Tout ce qui vient de se passer en Espagne est naturellement l’objet des conversations des hommes politiques : on se demande quelle est la part que peut revendiquer dans ce dénouement chacun des ministères qui se sont succédés depuis trois ans. Personne ne met en doute que la politique interventionniste de M. Thiers, bien qu’elle n’ait pas été appliquée par cet homme d’état comme il l’entendait, ait puissamment contribué aux progrès et aux triomphes de la cause constitutionnelle ; elle a donné du courage aux défenseurs du gouvernement représentatif en montrant la France toujours au moment de tirer elle-même l’épée contre don Carlos. Les partisans de cette politique ne peuvent, malgré l’évènement, s’empêcher de regretter qu’on ne se soit pas déterminé, et qu’on ait perdu cette occasion de faire assez facilement de la grandeur et de la gloire. Le cabinet du 15 avril, que tenait en haleine l’opposition de M. Thiers, a donné à la quadruple alliance toute l’extension possible, sauf l’assistance personnelle et armée de la France, et il peut se féliciter d’un évènement dont il n’a jamais désespéré.
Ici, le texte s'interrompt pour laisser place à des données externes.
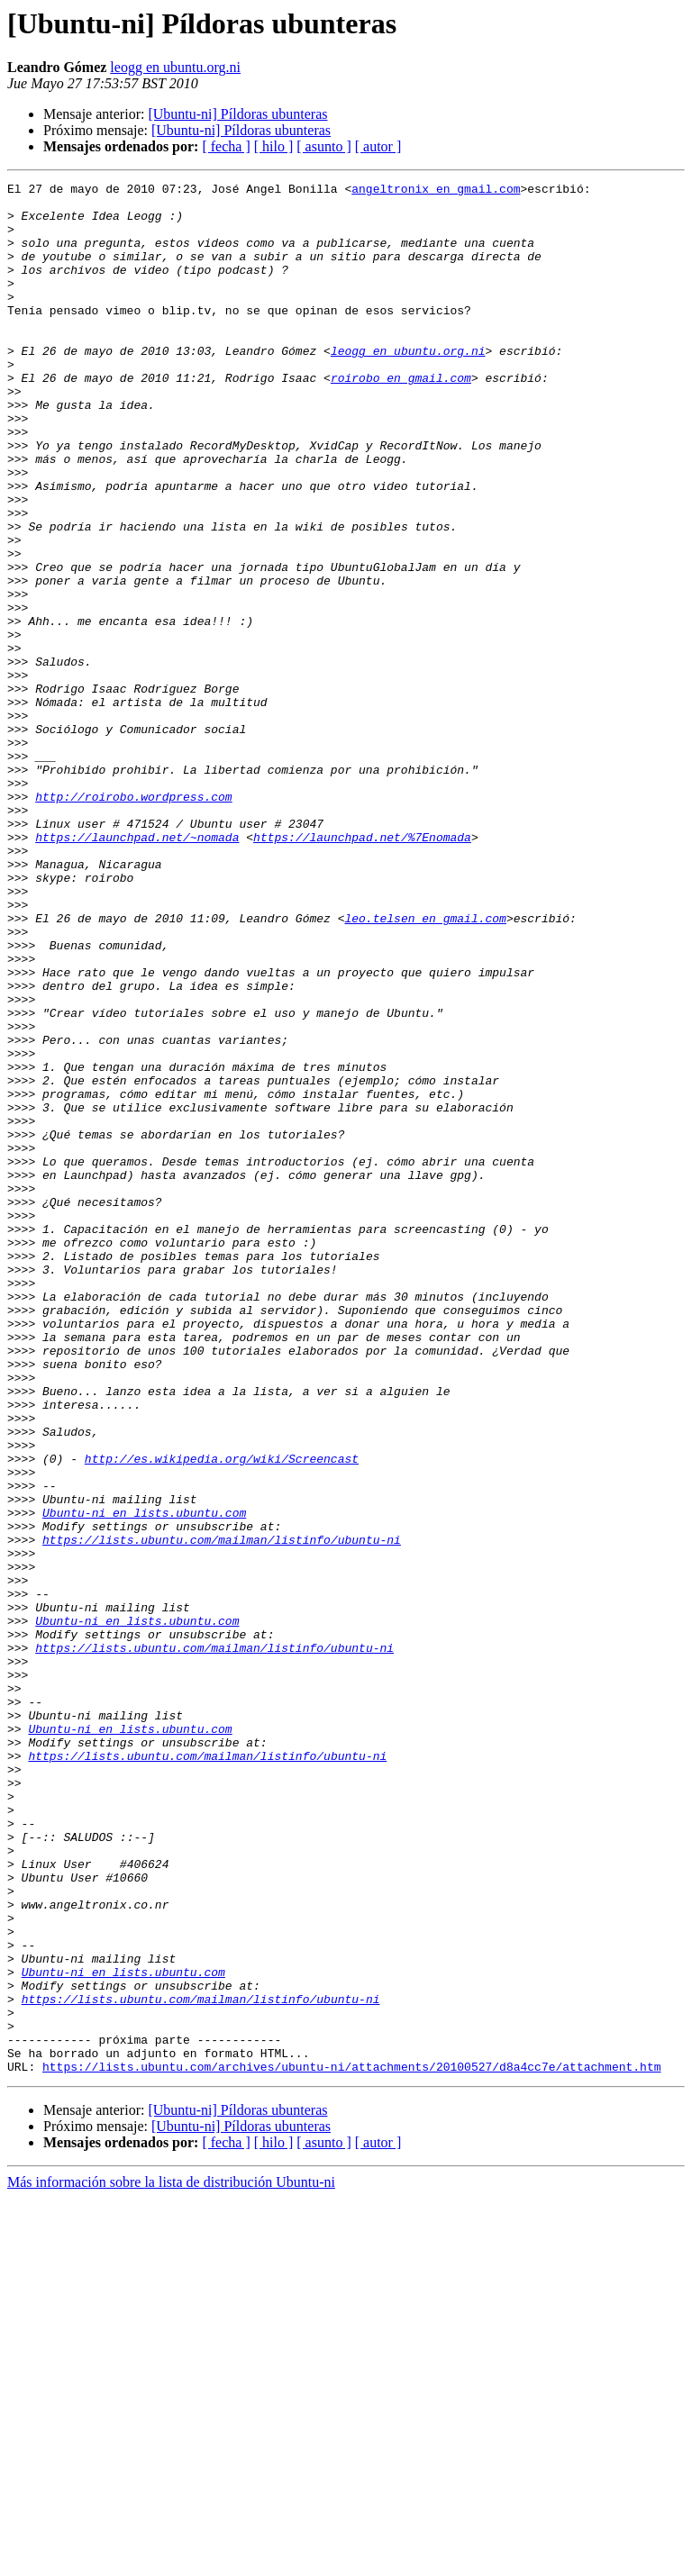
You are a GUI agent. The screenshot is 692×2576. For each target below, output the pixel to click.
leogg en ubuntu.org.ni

Le cabinet du 12 mai a l’insigne fortune de recueillir tous ces résultats, préparés depuis trois ans ; mais sa vigilance et sa promptitude ont-elles été en proportion de son bonheur ? L’Angleterre n’a pas cessé d’avoir des agens auprès d’Espartero : depuis plusieurs mois, lord John Hay voyageait sans relâche du camp de Maroto à celui d’Espartero. Cependant le Moniteur n’a annoncé l’envoi de trois officiers français auprès d’Espartero qu’après la transaction de Maroto. Depuis, il est vrai, le ministère, comme pour regagner le temps perdu, a multiplié ses agens ; il a voulu en envoyer auprès d’Élio, puis auprès de Cabrera, pour le camp duquel un émissaire est, dit-on, en route en ce moment.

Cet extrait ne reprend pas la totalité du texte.